### What to produce
In the material below, find the line with "requirement specifica" and the line with "Incorrect lubricant can". Output exactly those two lines and all lines between them, leaving out pictures.

--- Data for analysis Enclosed Below ---

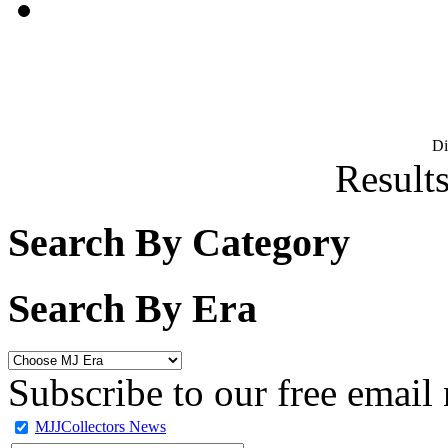
D
Results
Search By Category
Search By Era
Subscribe to our free email 
MJJCollectors News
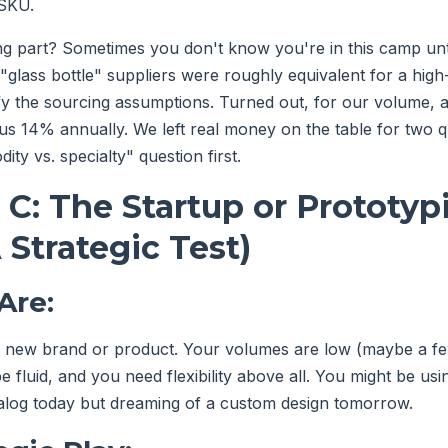
 SKU.
ng part? Sometimes you don't know you're in this camp unt
l "glass bottle" suppliers were roughly equivalent for a hi
ify the sourcing assumptions. Turned out, for our volume, a 
 us 14% annually. We left real money on the table for two 
ty vs. specialty" question first.
 C: The Startup or Prototyp
 Strategic Test)
Are:
a new brand or product. Your volumes are low (maybe a fe
 fluid, and you need flexibility above all. You might be usi
alog today but dreaming of a custom design tomorrow.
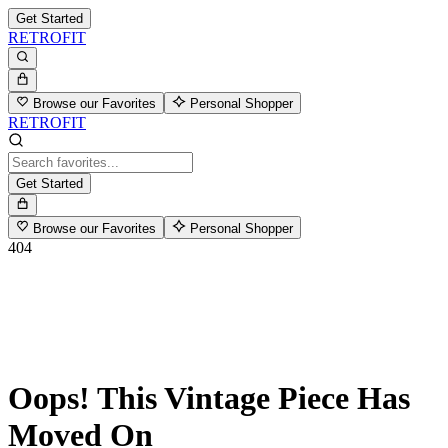
Get Started
RETROFIT
Browse our Favorites
Personal Shopper
RETROFIT
Get Started
Browse our Favorites
Personal Shopper
404
Oops! This Vintage Piece Has
Moved On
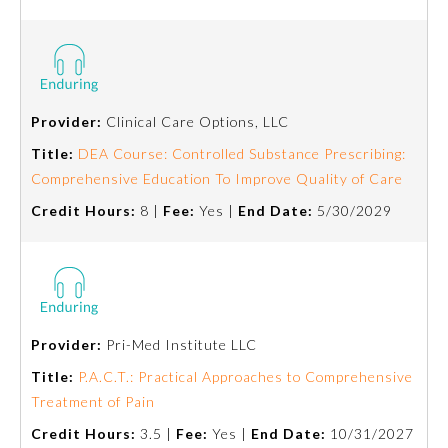
Provider:
Clinical Care Options, LLC
Title:
DEA Course: Controlled Substance Prescribing:
Comprehensive Education To Improve Quality of Care
Credit Hours:
8 |
Fee:
Yes |
End Date:
5/30/2029
General Information
Provider:
Pri-Med Institute LLC
Submission Form
Title:
P.A.C.T.: Practical Approaches to Comprehensive
Treatment of Pain
Participating Member Boards
Credit Hours:
3.5 |
Fee:
Yes |
End Date:
10/31/2027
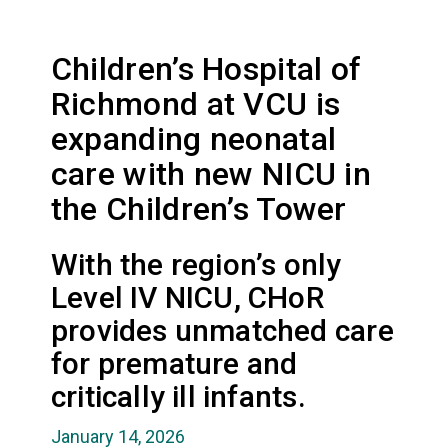
Children’s Hospital of
Richmond at VCU is
expanding neonatal
care with new NICU in
the Children’s Tower
With the region’s only
Level IV NICU, CHoR
provides unmatched care
for premature and
critically ill infants.
January 14, 2026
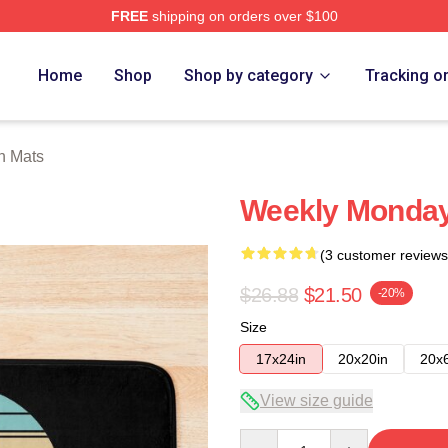
FREE
shipping on orders over $100
e
Home
Shop
Shop by category
Tracking o
h Mats
Weekly Monday
(3 customer reviews
$26.88
$21.50
-20%
Size
17x24in
20x20in
20x
View size guide
Quantity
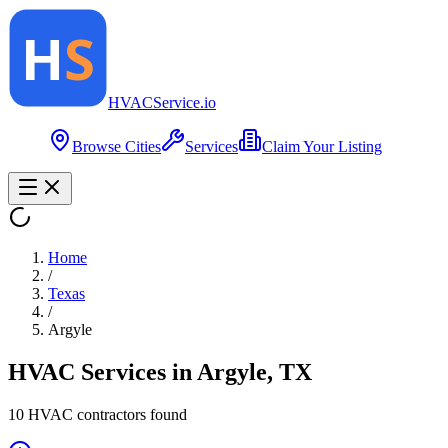
HVAC
Service
.io
Browse Cities
Services
Claim Your Listing
Home
/
Texas
/
Argyle
HVAC Services in
Argyle
,
TX
10
HVAC contractor
s
found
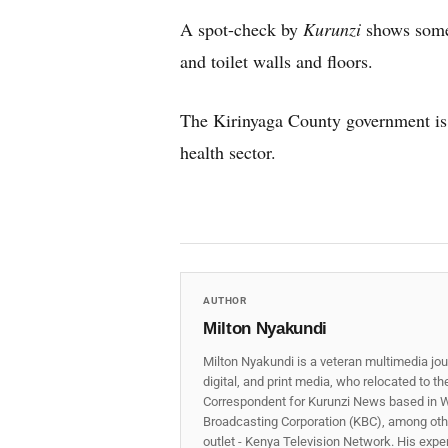
A spot-check by
Kurunzi
shows some 
and toilet walls and floors.
The Kirinyaga County government is ye
health sector.
AUTHOR
Milton Nyakundi
Milton Nyakundi is a veteran multimedia jou
digital, and print media, who relocated to t
Correspondent for Kurunzi News based in W
Broadcasting Corporation (KBC), among other
outlet - Kenya Television Network. His expe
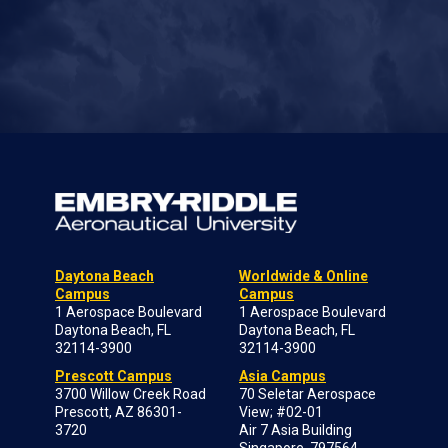
Daytona Beach
Worldwide & Online
Campus
Campus
1 Aerospace Boulevard
1 Aerospace Boulevard
Daytona Beach, FL
Daytona Beach, FL
32114-3900
32114-3900
Prescott Campus
Asia Campus
3700 Willow Creek Road
70 Seletar Aerospace
Prescott, AZ 86301-
View; #02-01
3720
Air 7 Asia Building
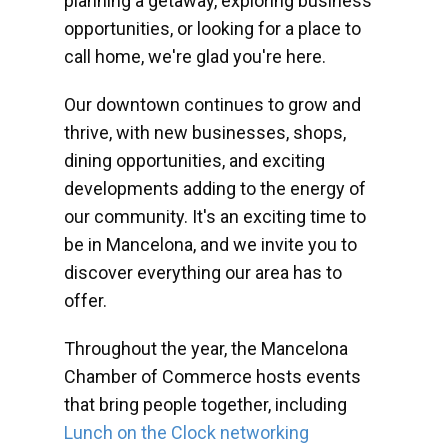
planning a getaway, exploring business
opportunities, or looking for a place to
call home, we're glad you're here.
Our downtown continues to grow and
thrive, with new businesses, shops,
dining opportunities, and exciting
developments adding to the energy of
our community. It's an exciting time to
be in Mancelona, and we invite you to
discover everything our area has to
offer.
Throughout the year, the Mancelona
Chamber of Commerce hosts events
that bring people together, including
Lunch on the Clock networking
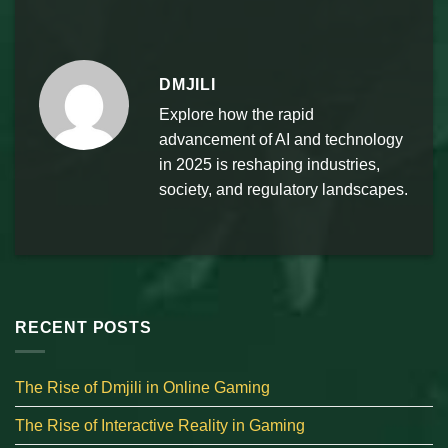
DMJILI
Explore how the rapid
advancement of AI and technology
in 2025 is reshaping industries,
society, and regulatory landscapes.
RECENT POSTS
The Rise of Dmjili in Online Gaming
The Rise of Interactive Reality in Gaming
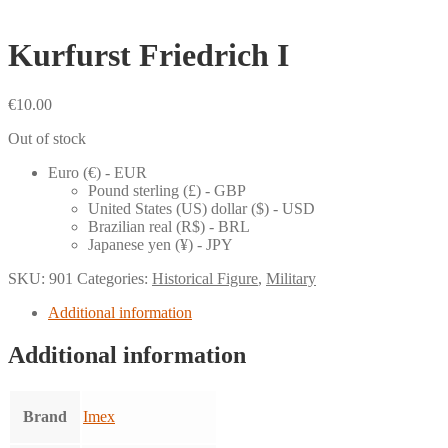
Kurfurst Friedrich I
€
10.00
Out of stock
Euro (€) - EUR
Pound sterling (£) - GBP
United States (US) dollar ($) - USD
Brazilian real (R$) - BRL
Japanese yen (¥) - JPY
SKU:
901
Categories:
Historical Figure
,
Military
Additional information
Additional information
Brand
Imex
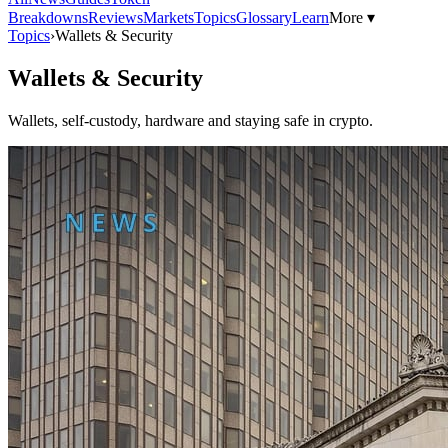
Breakdowns
Reviews
Markets
Topics
Glossary
Learn
More ▾
Topics
›
Wallets & Security
Wallets & Security
Wallets, self-custody, hardware and staying safe in crypto.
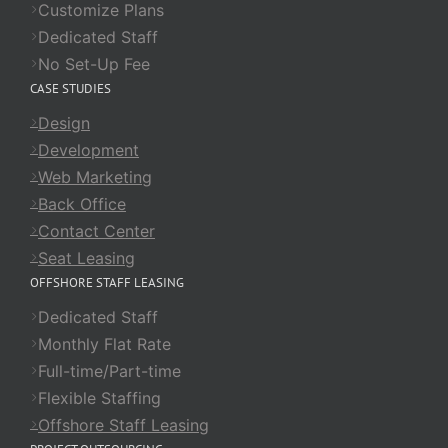
Customize Plans
Dedicated Staff
No Set-Up Fee
CASE STUDIES
Design
Development
Web Marketing
Back Office
Contact Center
Seat Leasing
OFFSHORE STAFF LEASING
Dedicated Staff
Monthly Flat Rate
Full-time/Part-time
Flexible Staffing
Offshore Staff Leasing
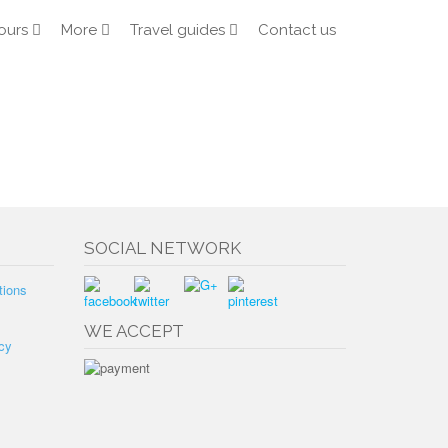
ours
More
Travel guides
Contact us
SOCIAL NETWORK
tions
WE ACCEPT
cy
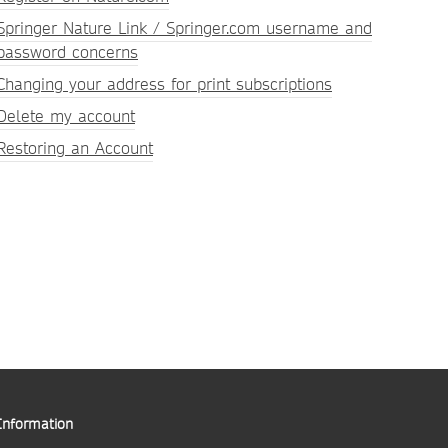
Springer Nature Link / Springer.com username and
password concerns
Changing your address for print subscriptions
Delete my account
Restoring an Account
Information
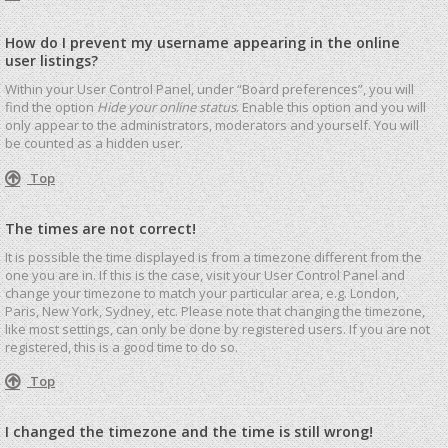
How do I prevent my username appearing in the online
user listings?
Within your User Control Panel, under “Board preferences”, you will
find the option
Hide your online status
. Enable this option and you will
only appear to the administrators, moderators and yourself. You will
be counted as a hidden user.
Top
The times are not correct!
It is possible the time displayed is from a timezone different from the
one you are in. If this is the case, visit your User Control Panel and
change your timezone to match your particular area, e.g. London,
Paris, New York, Sydney, etc. Please note that changing the timezone,
like most settings, can only be done by registered users. If you are not
registered, this is a good time to do so.
Top
I changed the timezone and the time is still wrong!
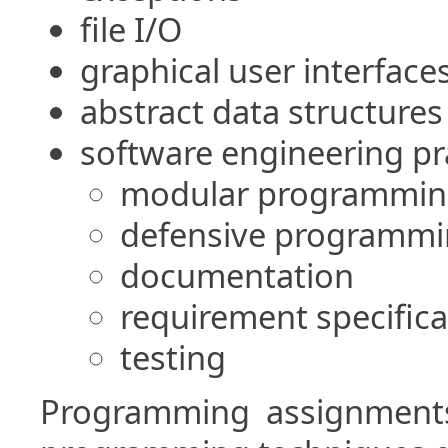
file I/O
graphical user interface
abstract data structures
software engineering pr
modular programmin
defensive programm
documentation
requirement specifica
testing
Programming assignments 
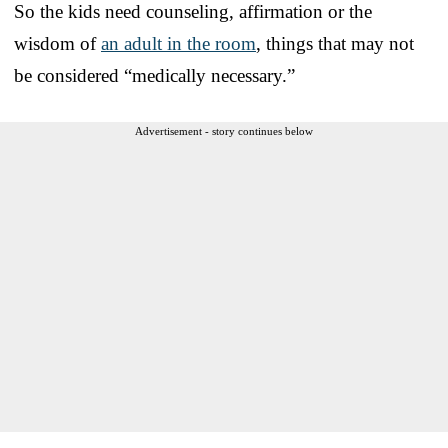
So the kids need counseling, affirmation or the
wisdom of
an adult in the room
, things that may not
be considered “medically necessary.”
Advertisement - story continues below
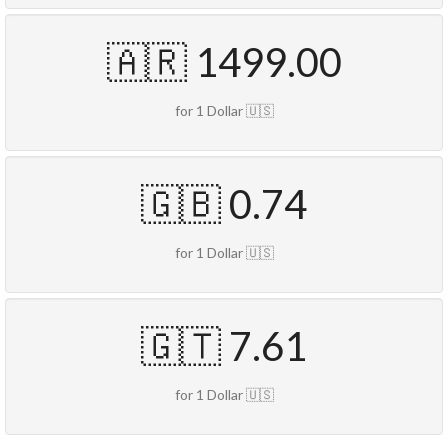
🇦🇷 1499.00
for 1 Dollar 🇺🇸
🇬🇧 0.74
for 1 Dollar 🇺🇸
🇬🇹 7.61
for 1 Dollar 🇺🇸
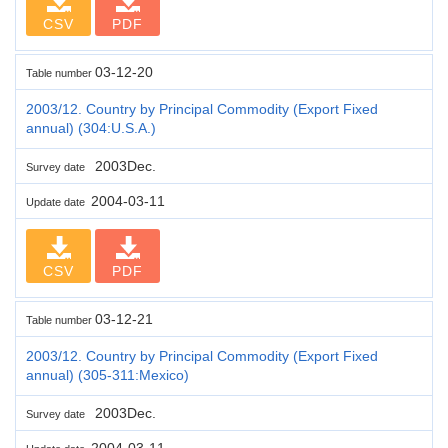
CSV
PDF
03-12-20
Table number
2003/12. Country by Principal Commodity (Export Fixed
annual) (304:U.S.A.)
2003Dec.
Survey date
2004-03-11
Update date
CSV
PDF
03-12-21
Table number
2003/12. Country by Principal Commodity (Export Fixed
annual) (305-311:Mexico)
2003Dec.
Survey date
2004-03-11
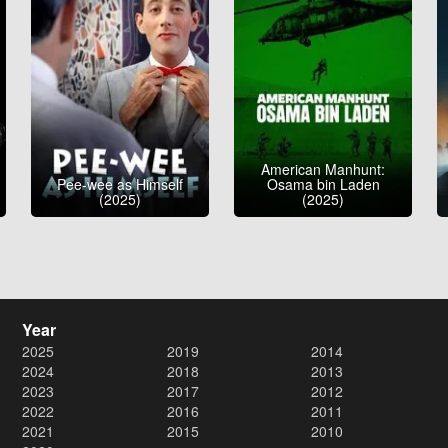
American Manhunt:
Pee-wee as Himself
Osama bin Laden
(2025)
(2025)
Year
2025
2019
2014
2024
2018
2013
2023
2017
2012
2022
2016
2011
2021
2015
2010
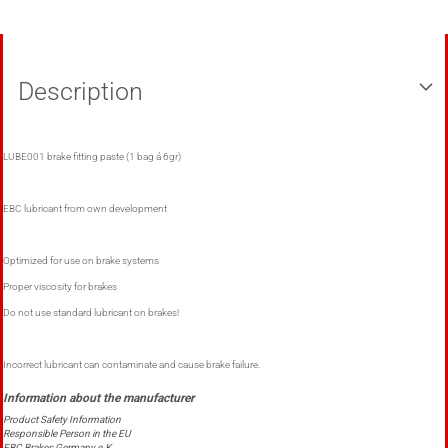
Description
LUBE001 brake fitting paste (1 bag á 6gr)
EBC lubricant from own development
Optimized for use on brake systems
Proper viscosity for brakes
Do not use standard lubricant on brakes!
Incorrect lubricant can contaminate and cause brake failure.
Product Safety Information
Responsible Person in the EU
EBC Brakes Germany e.K.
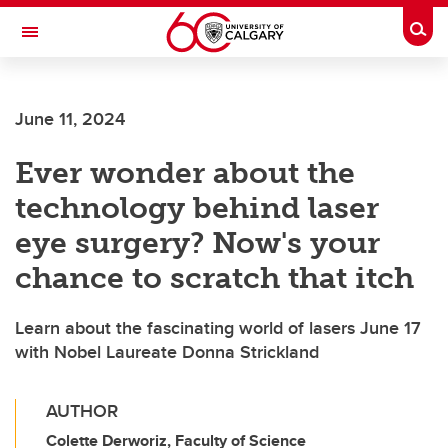
Skip to main content
Togg
Toggle Navigation
June 11, 2024
Ever wonder about the
technology behind laser
eye surgery? Now's your
chance to scratch that itch
Learn about the fascinating world of lasers June 17
with Nobel Laureate Donna Strickland
AUTHOR
Colette Derworiz, Faculty of Science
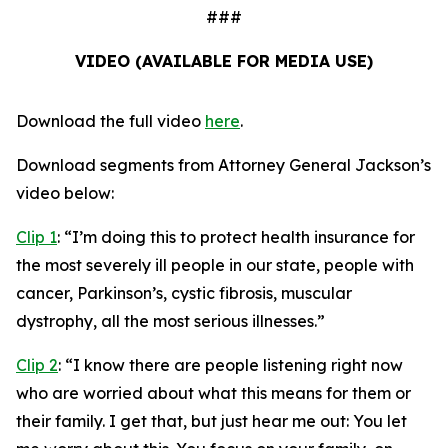
###
VIDEO (AVAILABLE FOR MEDIA USE)
Download the full video
here
.
Download segments from Attorney General Jackson’s
video below:
Clip 1
:
“I’m doing this to protect health insurance for
the most severely ill people in our state, people with
cancer, Parkinson’s, cystic fibrosis, muscular
dystrophy, all the most serious illnesses.”
Clip 2
:
“I know there are people listening right now
who are worried about what this means for them or
their family. I get that, but just hear me out: You let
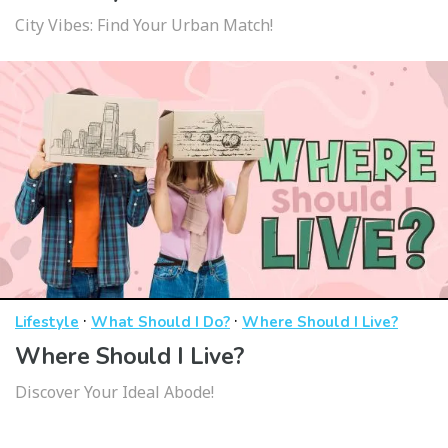
City Vibes: Find Your Urban Match!
·
·
Lifestyle
What Should I Do?
Where Should I Live?
Where Should I Live?
Discover Your Ideal Abode!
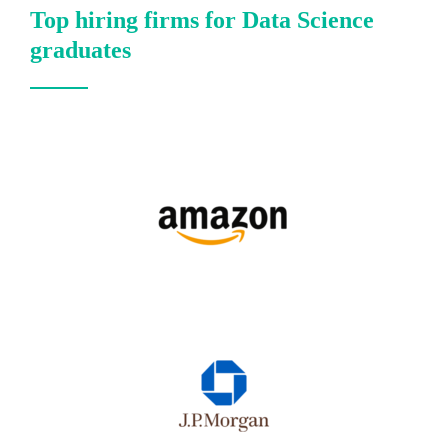
Top hiring firms for Data Science
graduates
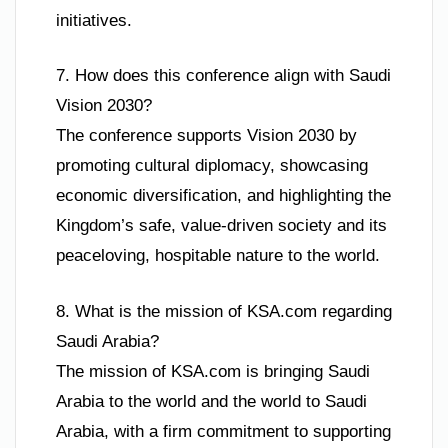
initiatives.
7. How does this conference align with Saudi
Vision 2030?
The conference supports Vision 2030 by
promoting cultural diplomacy, showcasing
economic diversification, and highlighting the
Kingdom’s safe, value-driven society and its
peaceloving, hospitable nature to the world.
8. What is the mission of KSA.com regarding
Saudi Arabia?
The mission of KSA.com is bringing Saudi
Arabia to the world and the world to Saudi
Arabia, with a firm commitment to supporting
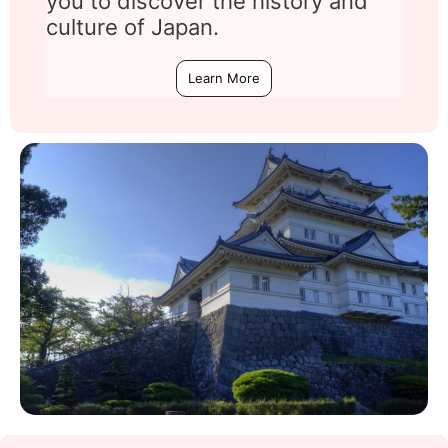
you to discover the history and
culture of Japan.
Learn More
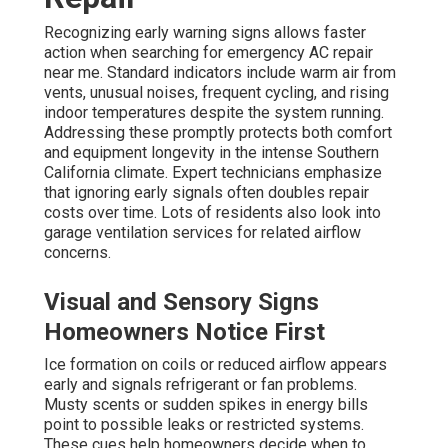
Recognizing early warning signs allows faster
action when searching for emergency AC repair
near me. Standard indicators include warm air from
vents, unusual noises, frequent cycling, and rising
indoor temperatures despite the system running.
Addressing these promptly protects both comfort
and equipment longevity in the intense Southern
California climate. Expert technicians emphasize
that ignoring early signals often doubles repair
costs over time. Lots of residents also look into
garage ventilation services for related airflow
concerns.
Visual and Sensory Signs
Homeowners Notice First
Ice formation on coils or reduced airflow appears
early and signals refrigerant or fan problems.
Musty scents or sudden spikes in energy bills
point to possible leaks or restricted systems.
These cues help homeowners decide when to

--- End of Enclosed Data for analysis ---

### Task solution
requirement specifica
testing
Programming assignments 
So the kids need counseling, affirmation or the
wisdom of
an adult in the room
, things that may not
be considered “medically necessary.”
Advertisement - story continues below
🇦🇷 1499.00
for 1 Dollar 🇺🇸
🇬🇧 0.74
for 1 Dollar 🇺🇸
🇬🇹 7.61
for 1 Dollar 🇺🇸
CSV
PDF
03-12-20
Table number
2003/12. Country by Principal Commodity (Export Fixed
annual) (304:U.S.A.)
2003Dec.
Survey date
2004-03-11
Update date
CSV
PDF
03-12-21
Table number
2003/12. Country by Principal Commodity (Export Fixed
annual) (305-311:Mexico)
2003Dec.
Survey date
2004-03-11
American Manhunt:
Pee-wee as Himself
Osama bin Laden
(2025)
(2025)
Year
2025
2019
2014
2024
2018
2013
2023
2017
2012
2022
2016
2011
2021
2015
2010
Description
LUBE001 brake fitting paste (1 bag á 6gr)
EBC lubricant from own development
Optimized for use on brake systems
Proper viscosity for brakes
Do not use standard lubricant on brakes!
Incorrect lubricant can contaminate and cause brake failure.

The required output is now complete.